Tracks
Q-Tip f/ Busta Rhymes, Raekwon, & Lil Wayne: "Renaissance Rap (Remix)"
Unreleased (2009)
By Colin McGowan | 31 January 2009
You know the part on “Move” where Tip forsakes funky chaos for morphine-laced brilliance, smoky neon lights oscillating in perfect harmony? Of course you do. It’s my favorite part of Q-Tip’s immensely enjoyable “don’t call it a comeback” record (sorely excluded from our year-end festivities—our bad).
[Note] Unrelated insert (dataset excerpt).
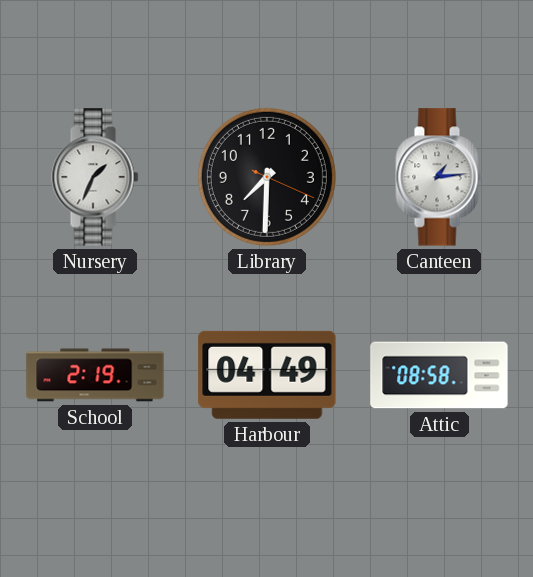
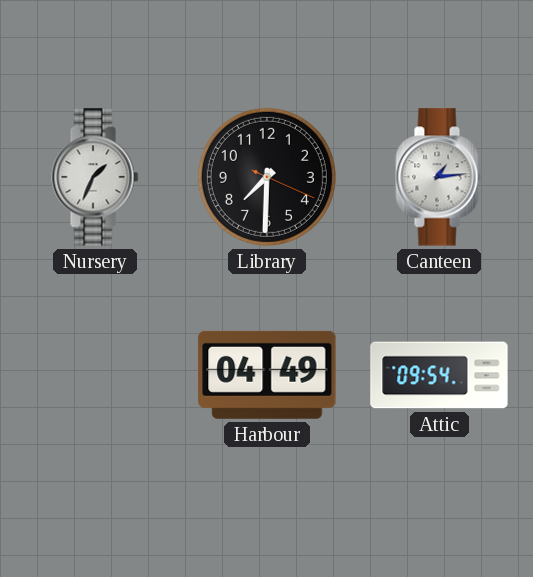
School: 2:19 -> none
Attic: 08:58 -> 09:54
Well, direct from the heavens—err, Twitter actually, we have a re-imagining of that morsel of dope, stretched to the margin and rendered in panoramic scope.
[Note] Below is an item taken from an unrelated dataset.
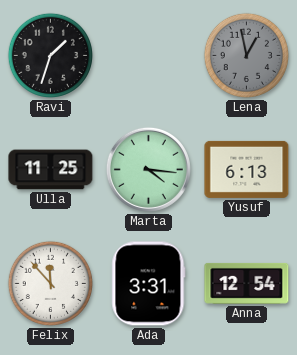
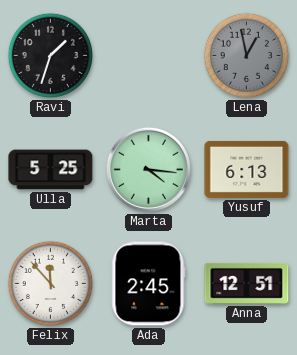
Ulla: 11:25 -> 5:25
Ada: 3:31 -> 2:45
Anna: 12:54 -> 12:51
The Abstract throws his handful of jewels on the table first, cheshire cat disposition beneath the precise velvety-ness of his cadence, and he quietly narrates his pre-fame endeavors, an amended version of the album track, concluded with poignance: “Get it in ya head / We gon’ rock the dead / Night of the living MCs / The weak ones fled.” Then he graciously passes the mic and plays hypeman to his cohorts, embellishing their bars with gleeful yelps and encouragement. This whole phenomenon is so enjoyable in part because it feels markedly organic, like Tip has this impossibly hot beat from a legend, and he’d like to share it with his venerable peers—not just old contemporaries like Busta and Rae, who sound grizzled and immensely capable here, but the (relatively) new kid on the block, too.
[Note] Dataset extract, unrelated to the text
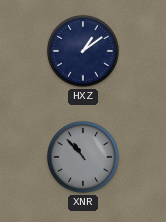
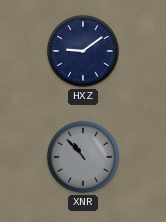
HXZ: 1:09 -> 9:09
It’s nice to hear Busta Rhymes rattling off a stream of slightly nonsensical, wildlife-related outlandishness laced with a hushed shit-talking. It’s the type of performance that reminds you the guy has anthems like “Woo Ha!” and “Abandon Ship” in his canon, and that Busta is at his grin-inducing pinnacle when he bears his eccentricities and the outlandishness of his wordplay and treats them as strengths. Raekwon’s verse is a rush of syllables and slang in the best possible way, smooth and measured, the more subdued flow Rae has been utilizing the last few years fits perfectly here, navigating blips and snares like a gymnast weaving through a packed intersection. Then Wayne drops: “Ever since I made it up out of middle America / E’ybody wanna be in my genital area,” and everyone reaches for the back button on their clickwheels, brains compelling them like sugared-up four year olds following a slide down the biggest hill in your neighborhood: “again!” And that’s the essence of this: no mythology, no hype, just an epic posse track floated into the bowels of the internet for you and yours.